__Problem__
Using the records below, return exactly the lines from the one containing "Vostro 5581" through the last, and omit pictures.

[Data extracted from a collection]
***
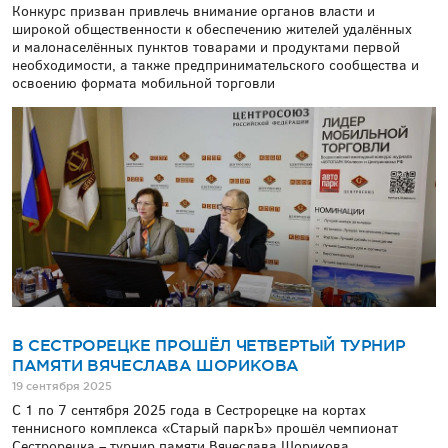
Конкурс призван привлечь внимание органов власти и
широкой общественности к обеспечению жителей удалённых
и малонаселённых пунктов товарами и продуктами первой
необходимости, а также предпринимательского сообщества и
освоению формата мобильной торговли
В СЕСТРОРЕЦКЕ ПРОШЁЛ ЧЕТВЕРТЫЙ ТУРНИР
ПАМЯТИ ВЯЧЕСЛАВА ШОРИКОВА
19 сентября 2025
С 1 по 7 сентября 2025 года в Сестрорецке на кортах
теннисного комплекса «Старый паркЪ» прошёл чемпионат
Сестрорецка – турнир памяти Вячеслава Шорикова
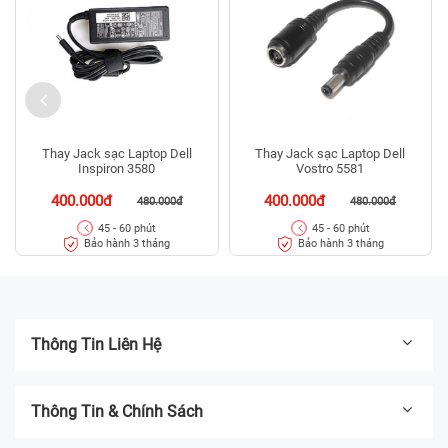
Thay Jack sạc Laptop Dell
Thay Jack sạc Laptop Dell
Inspiron 3580
Vostro 5581
400.000đ
400.000đ
480.000đ
480.000đ
45 - 60 phút
45 - 60 phút
Bảo hành 3 tháng
Bảo hành 3 tháng
Thông Tin Liên Hệ
Thông Tin & Chính Sách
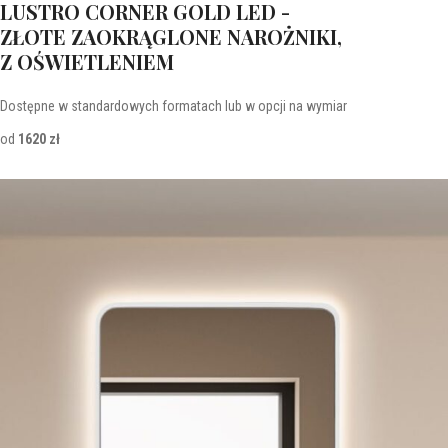
LUSTRO CORNER GOLD LED -
ZŁOTE ZAOKRĄGLONE NAROŻNIKI,
Z OŚWIETLENIEM
Dostępne w standardowych formatach lub w opcji na wymiar
od
1620 zł
Lustra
***
__Task result__
Vostro 5581
400.000đ
400.000đ
480.000đ
480.000đ
45 - 60 phút
45 - 60 phút
Bảo hành 3 tháng
Bảo hành 3 tháng
Thông Tin Liên Hệ
Thông Tin & Chính Sách
LUSTRO CORNER GOLD LED -
ZŁOTE ZAOKRĄGLONE NAROŻNIKI,
Z OŚWIETLENIEM
Dostępne w standardowych formatach lub w opcji na wymiar
od
1620 zł
Lustra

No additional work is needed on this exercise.